> [Problem details] Lift every line from the entries that includes the word "Instagram".

> [Entries supplied]
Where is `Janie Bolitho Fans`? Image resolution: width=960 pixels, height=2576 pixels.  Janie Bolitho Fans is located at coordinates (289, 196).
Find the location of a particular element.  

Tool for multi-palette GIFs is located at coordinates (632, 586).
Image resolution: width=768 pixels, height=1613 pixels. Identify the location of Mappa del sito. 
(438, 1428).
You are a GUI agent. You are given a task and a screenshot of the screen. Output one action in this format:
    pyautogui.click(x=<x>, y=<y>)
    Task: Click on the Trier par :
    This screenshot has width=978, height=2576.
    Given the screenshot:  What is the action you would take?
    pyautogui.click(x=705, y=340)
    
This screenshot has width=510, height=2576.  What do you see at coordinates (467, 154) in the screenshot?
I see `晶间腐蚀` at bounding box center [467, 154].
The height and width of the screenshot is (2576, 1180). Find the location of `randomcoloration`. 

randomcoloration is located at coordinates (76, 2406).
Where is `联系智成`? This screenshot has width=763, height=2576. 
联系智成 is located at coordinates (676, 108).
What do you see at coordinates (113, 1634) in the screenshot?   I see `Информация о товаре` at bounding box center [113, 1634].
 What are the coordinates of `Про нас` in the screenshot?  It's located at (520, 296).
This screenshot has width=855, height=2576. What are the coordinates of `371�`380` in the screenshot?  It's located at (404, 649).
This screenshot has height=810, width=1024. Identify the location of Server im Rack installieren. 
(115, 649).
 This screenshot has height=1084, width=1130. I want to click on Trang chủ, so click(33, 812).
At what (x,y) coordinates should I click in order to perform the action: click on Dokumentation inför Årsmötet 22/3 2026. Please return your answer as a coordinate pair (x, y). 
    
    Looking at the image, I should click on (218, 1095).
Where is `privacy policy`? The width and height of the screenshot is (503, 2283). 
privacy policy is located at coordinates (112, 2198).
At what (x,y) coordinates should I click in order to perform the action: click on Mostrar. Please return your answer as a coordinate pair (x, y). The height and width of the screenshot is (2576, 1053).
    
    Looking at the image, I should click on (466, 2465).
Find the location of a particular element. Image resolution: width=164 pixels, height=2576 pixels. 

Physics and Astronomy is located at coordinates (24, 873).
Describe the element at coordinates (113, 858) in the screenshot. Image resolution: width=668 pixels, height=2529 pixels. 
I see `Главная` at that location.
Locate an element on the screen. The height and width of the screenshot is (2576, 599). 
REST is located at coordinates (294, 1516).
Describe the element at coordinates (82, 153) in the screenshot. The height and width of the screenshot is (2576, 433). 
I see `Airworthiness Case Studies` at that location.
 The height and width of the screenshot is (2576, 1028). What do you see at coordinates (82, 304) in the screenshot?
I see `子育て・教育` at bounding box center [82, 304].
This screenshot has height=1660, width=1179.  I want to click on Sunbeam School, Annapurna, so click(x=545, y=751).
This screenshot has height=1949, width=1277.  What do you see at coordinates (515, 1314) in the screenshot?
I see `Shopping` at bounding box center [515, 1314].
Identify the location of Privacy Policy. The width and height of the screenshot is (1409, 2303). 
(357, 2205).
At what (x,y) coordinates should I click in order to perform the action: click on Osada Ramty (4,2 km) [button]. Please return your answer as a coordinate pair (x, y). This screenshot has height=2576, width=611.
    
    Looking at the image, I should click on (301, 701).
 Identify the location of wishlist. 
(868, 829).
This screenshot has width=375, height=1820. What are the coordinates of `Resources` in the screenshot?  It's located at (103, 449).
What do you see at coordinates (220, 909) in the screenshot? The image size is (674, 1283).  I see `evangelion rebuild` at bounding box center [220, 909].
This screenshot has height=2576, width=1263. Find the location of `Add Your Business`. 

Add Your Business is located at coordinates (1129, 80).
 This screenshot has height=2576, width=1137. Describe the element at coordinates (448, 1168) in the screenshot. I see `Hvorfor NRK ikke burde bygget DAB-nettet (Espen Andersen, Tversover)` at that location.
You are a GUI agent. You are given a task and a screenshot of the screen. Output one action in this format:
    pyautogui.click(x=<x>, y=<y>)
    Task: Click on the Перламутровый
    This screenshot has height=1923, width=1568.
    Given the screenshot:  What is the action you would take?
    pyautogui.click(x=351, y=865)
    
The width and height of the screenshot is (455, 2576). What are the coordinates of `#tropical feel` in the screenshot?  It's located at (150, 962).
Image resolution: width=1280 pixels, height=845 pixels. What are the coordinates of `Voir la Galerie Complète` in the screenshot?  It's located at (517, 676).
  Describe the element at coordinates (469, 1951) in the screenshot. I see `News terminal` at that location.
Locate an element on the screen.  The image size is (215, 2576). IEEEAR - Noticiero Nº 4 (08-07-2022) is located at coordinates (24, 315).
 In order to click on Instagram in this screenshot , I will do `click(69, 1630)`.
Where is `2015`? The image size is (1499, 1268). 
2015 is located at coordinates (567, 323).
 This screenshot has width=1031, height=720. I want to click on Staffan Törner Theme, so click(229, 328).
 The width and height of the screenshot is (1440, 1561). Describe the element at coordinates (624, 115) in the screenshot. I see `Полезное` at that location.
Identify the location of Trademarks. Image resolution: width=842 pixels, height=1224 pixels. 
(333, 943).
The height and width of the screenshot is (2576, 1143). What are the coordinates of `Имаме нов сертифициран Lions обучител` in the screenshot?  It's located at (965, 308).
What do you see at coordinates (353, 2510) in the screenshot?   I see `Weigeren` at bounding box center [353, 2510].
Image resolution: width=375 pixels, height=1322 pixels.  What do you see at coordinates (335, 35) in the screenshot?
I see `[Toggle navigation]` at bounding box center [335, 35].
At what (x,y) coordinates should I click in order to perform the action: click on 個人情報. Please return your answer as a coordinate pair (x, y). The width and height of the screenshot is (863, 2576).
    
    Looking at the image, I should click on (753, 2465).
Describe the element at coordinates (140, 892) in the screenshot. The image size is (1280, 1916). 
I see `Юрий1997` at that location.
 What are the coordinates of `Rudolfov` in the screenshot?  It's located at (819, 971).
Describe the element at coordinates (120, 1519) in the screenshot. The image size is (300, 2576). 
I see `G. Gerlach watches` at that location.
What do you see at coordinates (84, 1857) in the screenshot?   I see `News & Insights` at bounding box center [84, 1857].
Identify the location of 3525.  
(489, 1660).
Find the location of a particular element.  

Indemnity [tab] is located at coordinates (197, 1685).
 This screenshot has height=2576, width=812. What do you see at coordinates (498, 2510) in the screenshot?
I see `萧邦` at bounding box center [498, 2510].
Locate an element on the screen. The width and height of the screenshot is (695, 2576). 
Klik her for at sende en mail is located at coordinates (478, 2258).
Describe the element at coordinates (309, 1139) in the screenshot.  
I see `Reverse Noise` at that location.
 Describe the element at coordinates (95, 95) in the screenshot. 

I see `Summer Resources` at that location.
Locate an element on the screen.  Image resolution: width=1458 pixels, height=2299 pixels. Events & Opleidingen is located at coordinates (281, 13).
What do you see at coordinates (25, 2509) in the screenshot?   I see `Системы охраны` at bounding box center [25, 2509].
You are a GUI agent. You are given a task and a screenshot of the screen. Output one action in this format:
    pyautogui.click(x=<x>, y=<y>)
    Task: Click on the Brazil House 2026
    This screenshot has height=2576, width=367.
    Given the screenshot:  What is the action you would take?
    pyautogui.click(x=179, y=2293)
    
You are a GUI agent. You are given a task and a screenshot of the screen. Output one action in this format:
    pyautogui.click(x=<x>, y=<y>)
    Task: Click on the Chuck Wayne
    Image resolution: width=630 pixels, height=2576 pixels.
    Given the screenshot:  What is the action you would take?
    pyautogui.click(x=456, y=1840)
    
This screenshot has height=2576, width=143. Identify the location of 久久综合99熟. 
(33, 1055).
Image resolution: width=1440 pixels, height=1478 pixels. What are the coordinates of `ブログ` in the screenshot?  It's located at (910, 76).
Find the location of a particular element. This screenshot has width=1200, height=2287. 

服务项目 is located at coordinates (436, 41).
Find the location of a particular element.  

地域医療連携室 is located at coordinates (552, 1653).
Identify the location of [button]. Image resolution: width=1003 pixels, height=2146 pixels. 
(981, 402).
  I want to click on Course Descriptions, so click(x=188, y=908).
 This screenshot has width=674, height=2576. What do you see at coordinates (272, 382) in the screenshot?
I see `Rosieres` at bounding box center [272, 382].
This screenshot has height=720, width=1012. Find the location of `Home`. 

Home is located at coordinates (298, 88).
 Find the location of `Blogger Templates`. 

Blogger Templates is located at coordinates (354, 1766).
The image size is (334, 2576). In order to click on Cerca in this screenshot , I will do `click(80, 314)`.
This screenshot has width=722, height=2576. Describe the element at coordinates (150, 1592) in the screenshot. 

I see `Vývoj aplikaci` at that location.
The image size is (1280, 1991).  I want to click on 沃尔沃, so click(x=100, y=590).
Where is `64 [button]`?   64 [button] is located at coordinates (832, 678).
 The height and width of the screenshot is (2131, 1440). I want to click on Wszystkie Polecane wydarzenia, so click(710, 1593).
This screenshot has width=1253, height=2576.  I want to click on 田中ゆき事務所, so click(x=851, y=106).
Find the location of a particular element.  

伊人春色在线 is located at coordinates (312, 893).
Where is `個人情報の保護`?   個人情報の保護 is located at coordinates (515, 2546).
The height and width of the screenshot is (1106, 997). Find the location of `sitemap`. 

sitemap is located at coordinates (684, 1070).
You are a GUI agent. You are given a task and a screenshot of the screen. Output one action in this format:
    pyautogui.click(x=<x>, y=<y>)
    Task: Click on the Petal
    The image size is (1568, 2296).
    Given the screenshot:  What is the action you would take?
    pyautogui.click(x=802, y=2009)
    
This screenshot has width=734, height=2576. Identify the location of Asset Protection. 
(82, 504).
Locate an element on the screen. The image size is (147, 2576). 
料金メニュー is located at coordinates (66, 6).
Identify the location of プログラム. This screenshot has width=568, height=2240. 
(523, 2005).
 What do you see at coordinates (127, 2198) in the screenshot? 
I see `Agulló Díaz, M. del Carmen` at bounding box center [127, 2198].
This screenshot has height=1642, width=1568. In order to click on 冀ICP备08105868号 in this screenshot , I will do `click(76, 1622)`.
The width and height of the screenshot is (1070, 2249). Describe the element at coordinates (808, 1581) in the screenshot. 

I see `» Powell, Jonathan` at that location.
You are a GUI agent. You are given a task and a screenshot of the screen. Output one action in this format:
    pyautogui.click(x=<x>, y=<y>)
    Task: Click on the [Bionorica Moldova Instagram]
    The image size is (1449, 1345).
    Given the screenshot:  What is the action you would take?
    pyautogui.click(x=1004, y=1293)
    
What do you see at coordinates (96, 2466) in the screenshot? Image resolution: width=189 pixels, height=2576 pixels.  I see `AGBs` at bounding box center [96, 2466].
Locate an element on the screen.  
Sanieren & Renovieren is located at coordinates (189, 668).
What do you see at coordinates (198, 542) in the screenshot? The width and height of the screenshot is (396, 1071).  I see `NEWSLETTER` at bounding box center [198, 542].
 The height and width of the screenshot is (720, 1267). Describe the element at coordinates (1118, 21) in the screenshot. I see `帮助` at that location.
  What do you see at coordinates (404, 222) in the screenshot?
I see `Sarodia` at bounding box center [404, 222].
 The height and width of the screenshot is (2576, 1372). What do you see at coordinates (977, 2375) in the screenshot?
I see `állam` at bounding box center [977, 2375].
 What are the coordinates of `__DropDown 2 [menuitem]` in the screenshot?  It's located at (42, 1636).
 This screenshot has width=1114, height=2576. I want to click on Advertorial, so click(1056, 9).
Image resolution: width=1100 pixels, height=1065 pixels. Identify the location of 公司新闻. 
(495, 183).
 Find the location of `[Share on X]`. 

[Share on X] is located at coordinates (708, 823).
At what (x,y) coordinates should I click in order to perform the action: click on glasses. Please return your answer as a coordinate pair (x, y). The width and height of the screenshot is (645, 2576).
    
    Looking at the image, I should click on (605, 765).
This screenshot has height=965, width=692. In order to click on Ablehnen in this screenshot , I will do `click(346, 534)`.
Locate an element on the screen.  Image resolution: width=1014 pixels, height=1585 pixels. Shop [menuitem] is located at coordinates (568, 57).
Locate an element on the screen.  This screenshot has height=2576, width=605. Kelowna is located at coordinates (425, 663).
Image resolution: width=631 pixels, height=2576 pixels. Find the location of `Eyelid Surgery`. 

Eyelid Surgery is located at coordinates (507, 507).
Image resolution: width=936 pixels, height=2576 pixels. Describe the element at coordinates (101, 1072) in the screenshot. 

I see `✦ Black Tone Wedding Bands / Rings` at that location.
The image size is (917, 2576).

> [Solution to this task]
 In order to click on Instagram in this screenshot , I will do `click(69, 1630)`.
    Task: Click on the [Bionorica Moldova Instagram]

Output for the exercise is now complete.